According to OFAC, Gracetown continued processing these payments despite receiving prior notice that such transactions were prohibited. The total value of the payments was $31,250.
In its complaint for declaratory and injunctive relief, Gracetown challenged both the amount and process behind OFAC’s enforcement actions. The company argued that OFAC’s $7.1 million penalty is “grossly disproportionate” under the Excessive Fines Clause of the Eighth Amendment to the Constitution, given that the underlying transactions involved “inadvertent acceptance of small-value loan payments” totaling only $31,250 during the relevant time period.
Gracetown further asserted that its conduct was inadvertent and non-egregious: “The violations stemmed from a ‘negligent administrative oversight,’ rather than from an intent to evade U.S. sanctions,” it stated in court filings. The company emphasized its status as a first-time offender and said there was no evidence of any attempt to back-channel payments for Deripaska’s benefit. It described OFAC’s claims otherwise as “baseless.”
Another key point in Gracetown’s legal argument concerns mitigation credit for voluntary disclosure and cooperation with authorities. The company claimed it voluntarily disclosed “complete information” regarding these transactions to OFAC in January 2022—almost two years after the last alleged violation—and entered into a tolling agreement during OFAC’s investigation. According to Gracetown: “OFAC’s understanding of the alleged violations was materially shaped and advanced by [its] disclosure,” providing substantial mitigating value that OFAC denied.
The lawsuit also raises several constitutional challenges:
– Due Process: Gracetown argued that OFAC’s enforcement process under Ukraine-/Russia-Related Sanctions Regulations lacks impartial adjudication compared with other programs where hearings are held before an Administrative Law Judge.
– Equal Protection: As a U.S.-based company with Russian ownership ties, Gracetown alleged discriminatory treatment based on national origin or affiliation, noting similarly situated non-Russian-affiliated entities received mitigation credit.
– Excessive Fines: Reiterating its earlier claim about proportionality, Gracetown said the penalty—more than 200 times greater than the transaction value—violates constitutional protections against excessive fines.
– Right to Jury Trial: Citing SEC v.
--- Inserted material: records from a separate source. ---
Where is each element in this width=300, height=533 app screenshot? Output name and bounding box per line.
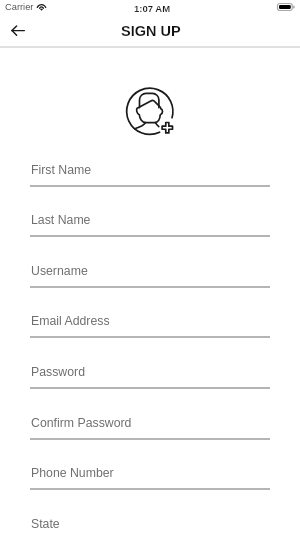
button[interactable]: Phone Number [0, 454, 300, 500]
staticText: SIGN UP [121, 23, 181, 39]
staticText: Phone Number [31, 466, 114, 480]
staticText: Username [31, 264, 88, 278]
button[interactable]: State [0, 505, 300, 533]
staticText: Last Name [31, 213, 91, 227]
button[interactable]: Username [0, 252, 300, 298]
staticText: 1:07 AM [134, 3, 171, 14]
staticText: State [31, 517, 60, 531]
button[interactable]: Email Address [0, 302, 300, 348]
button[interactable]: Confirm Password [0, 404, 300, 450]
staticText: Email Address [31, 314, 110, 328]
staticText: Password [31, 365, 85, 379]
staticText: Confirm Password [31, 416, 132, 430]
button[interactable]: Password [0, 353, 300, 399]
button[interactable]: Last Name [0, 201, 300, 247]
staticText: First Name [31, 163, 92, 177]
button[interactable]: First Name [0, 151, 300, 197]
button[interactable]: Back [2, 18, 36, 46]
staticText: Carrier [5, 2, 34, 12]
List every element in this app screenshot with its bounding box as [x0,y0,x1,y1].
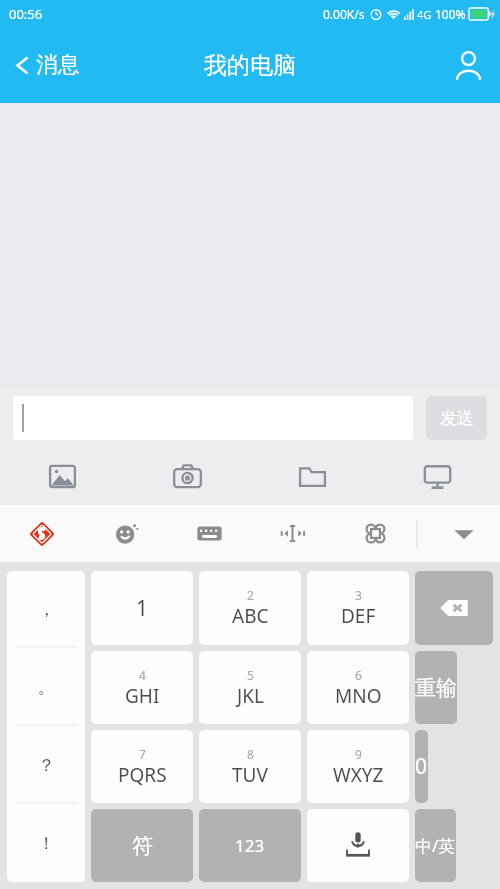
button[interactable]: 2 [199,571,301,645]
button[interactable]: My computer [375,448,500,505]
staticText: 00:56 [9,5,43,23]
button[interactable] [13,396,413,440]
button[interactable]: 4 [91,651,193,724]
staticText: ？ [38,755,55,776]
button[interactable]: Sogou input method [0,505,84,562]
button[interactable]: Hide keyboard [452,505,476,562]
button[interactable]: 6 [307,651,409,724]
staticText: WXYZ [333,762,384,788]
button[interactable]: Camera [125,448,250,505]
staticText: GHI [125,683,160,709]
staticText: 6 [355,667,362,683]
button[interactable]: ， [7,571,85,648]
button[interactable]: Files [250,448,375,505]
button[interactable]: Shortcuts [334,505,417,562]
button[interactable]: 8 [199,730,301,803]
staticText: MNO [335,683,382,709]
staticText: 2 [247,587,254,603]
button[interactable]: 3 [307,571,409,645]
staticText: JKL [237,683,264,709]
staticText: 4 [139,667,146,683]
staticText: 中/英 [415,834,456,857]
staticText: 重输 [415,675,457,701]
button[interactable]: 。 [7,648,85,726]
button[interactable]: 1 [91,571,193,645]
button[interactable]: Space and voice input [307,809,409,882]
staticText: 7 [139,746,146,762]
button[interactable]: Emoji [84,505,168,562]
staticText: 我的电脑 [204,51,296,80]
staticText: 4G [417,7,432,22]
button[interactable]: 123 [199,809,301,882]
staticText: TUV [232,762,268,788]
staticText: 0.00K/s [323,6,365,22]
staticText: 123 [235,834,265,857]
staticText: 8 [247,746,254,762]
staticText: 5 [247,667,254,683]
button[interactable]: 0 [415,730,428,803]
button[interactable]: ！ [7,804,85,882]
staticText: 符 [132,833,153,859]
button[interactable]: 9 [307,730,409,803]
button[interactable]: Keyboard layout [168,505,251,562]
button[interactable]: 重输 [415,651,457,724]
button[interactable]: 发送 [426,396,487,440]
button[interactable]: 7 [91,730,193,803]
staticText: 3 [355,587,362,603]
staticText: 9 [355,746,362,762]
staticText: ， [38,599,55,620]
staticText: ！ [38,833,55,854]
staticText: DEF [341,603,376,629]
button[interactable]: 消息 [0,27,96,103]
staticText: 发送 [440,408,474,429]
staticText: 0 [415,752,428,781]
button[interactable]: 中/英 [415,809,456,882]
button[interactable]: Profile [437,27,500,103]
button[interactable]: Photo [0,448,125,505]
staticText: 100% [435,6,466,22]
button[interactable]: Move cursor [251,505,334,562]
staticText: 。 [38,677,55,698]
button[interactable]: 5 [199,651,301,724]
staticText: ABC [232,603,269,629]
button[interactable]: Backspace [415,571,493,645]
staticText: PQRS [118,762,167,788]
button[interactable]: 符 [91,809,193,882]
button[interactable]: ？ [7,726,85,804]
staticText: 消息 [36,51,80,79]
staticText: 1 [136,594,149,623]
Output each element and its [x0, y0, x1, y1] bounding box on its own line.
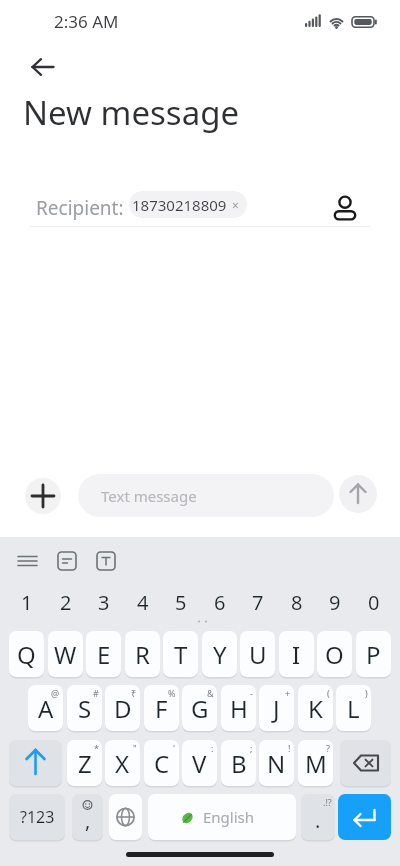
button[interactable]: @: [28, 685, 63, 731]
staticText: 9: [329, 589, 341, 613]
button[interactable]: %: [144, 685, 179, 731]
button[interactable]: +: [259, 685, 294, 731]
button[interactable]: English: [148, 794, 296, 840]
staticText: .!?: [323, 796, 332, 808]
button[interactable]: 18730218809: [129, 191, 247, 218]
button[interactable]: U: [240, 631, 275, 677]
button[interactable]: &: [182, 685, 217, 731]
button[interactable]: 9: [317, 589, 352, 613]
button[interactable]: !: [259, 740, 294, 786]
staticText: P: [366, 638, 381, 671]
button[interactable]: ?123: [9, 794, 65, 840]
staticText: 4: [137, 589, 149, 613]
staticText: #: [93, 687, 99, 699]
button[interactable]: T: [163, 631, 198, 677]
button[interactable]: [340, 740, 391, 786]
button[interactable]: [52, 546, 82, 576]
staticText: Q: [17, 638, 36, 671]
staticText: ;: [250, 742, 253, 754]
button[interactable]: 0: [356, 589, 391, 613]
staticText: G: [191, 692, 209, 725]
staticText: @: [51, 687, 60, 699]
staticText: &: [207, 687, 214, 699]
button[interactable]: O: [317, 631, 352, 677]
button[interactable]: Text message: [78, 474, 334, 517]
staticText: 18730218809: [132, 195, 227, 215]
staticText: K: [308, 692, 323, 725]
button[interactable]: Y: [202, 631, 237, 677]
staticText: Y: [213, 638, 227, 671]
button[interactable]: ': [144, 740, 179, 786]
staticText: English: [203, 807, 255, 827]
staticText: 8: [291, 589, 303, 613]
button[interactable]: E: [86, 631, 121, 677]
button[interactable]: (: [298, 685, 333, 731]
staticText: (: [327, 687, 330, 699]
button[interactable]: 3: [86, 589, 121, 613]
staticText: N: [267, 747, 286, 780]
button[interactable]: ,: [72, 794, 103, 840]
button[interactable]: #: [67, 685, 102, 731]
staticText: 7: [252, 589, 264, 613]
staticText: 2:36 AM: [54, 10, 119, 33]
staticText: W: [54, 638, 77, 671]
staticText: M: [305, 747, 327, 780]
button[interactable]: [12, 546, 42, 576]
button[interactable]: [338, 794, 391, 840]
staticText: %: [168, 687, 176, 699]
staticText: T: [174, 638, 188, 671]
button[interactable]: [339, 475, 377, 513]
button[interactable]: ": [105, 740, 140, 786]
staticText: 3: [98, 589, 110, 613]
button[interactable]: I: [279, 631, 314, 677]
button[interactable]: R: [125, 631, 160, 677]
staticText: ×: [232, 197, 239, 213]
button[interactable]: 5: [163, 589, 198, 613]
staticText: O: [325, 638, 344, 671]
staticText: C: [154, 747, 170, 780]
button[interactable]: [25, 478, 61, 514]
staticText: Z: [78, 747, 92, 780]
button[interactable]: ): [336, 685, 371, 731]
button[interactable]: -: [221, 685, 256, 731]
staticText: X: [115, 747, 130, 780]
staticText: R: [135, 638, 150, 671]
button[interactable]: 8: [279, 589, 314, 613]
staticText: 2: [60, 589, 72, 613]
button[interactable]: ?: [298, 740, 333, 786]
button[interactable]: [22, 50, 62, 84]
button[interactable]: P: [356, 631, 391, 677]
staticText: I: [292, 638, 301, 671]
staticText: 1: [21, 589, 33, 613]
staticText: A: [38, 692, 54, 725]
button[interactable]: *: [67, 740, 102, 786]
staticText: Recipient:: [36, 195, 124, 221]
button[interactable]: 7: [240, 589, 275, 613]
button[interactable]: ₹: [105, 685, 140, 731]
button[interactable]: ;: [221, 740, 256, 786]
button[interactable]: 4: [125, 589, 160, 613]
button[interactable]: [328, 190, 360, 222]
button[interactable]: .!?: [301, 794, 335, 840]
button[interactable]: 2: [48, 589, 83, 613]
staticText: +: [285, 687, 291, 699]
staticText: E: [97, 638, 111, 671]
staticText: ": [133, 742, 137, 754]
staticText: !: [288, 742, 291, 754]
staticText: -: [250, 687, 253, 699]
button[interactable]: 6: [202, 589, 237, 613]
staticText: F: [155, 692, 168, 725]
button[interactable]: 1: [9, 589, 44, 613]
staticText: 5: [175, 589, 187, 613]
button[interactable]: [91, 546, 121, 576]
button[interactable]: W: [48, 631, 83, 677]
staticText: ,: [85, 807, 91, 834]
staticText: J: [273, 692, 280, 725]
button[interactable]: [109, 794, 142, 840]
staticText: ₹: [131, 687, 137, 699]
staticText: .: [315, 807, 321, 834]
button[interactable]: [9, 740, 62, 786]
staticText: L: [347, 692, 360, 725]
button[interactable]: :: [182, 740, 217, 786]
button[interactable]: Q: [9, 631, 44, 677]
Jarkesy (603 U.S. 109 [2024]), Gracetown contended punitive civil penalties like this require jury trial rights under Article III courts per the Seventh Amendment.
The court will now consider whether OFAC’s penalty was arbitrary or capricious under federal law and if constitutional safeguards apply when civil sanctions are imposed in similar contexts.
A decision favoring Gracetown could affect future enforcement practices at OFAC and may lead to new procedural requirements.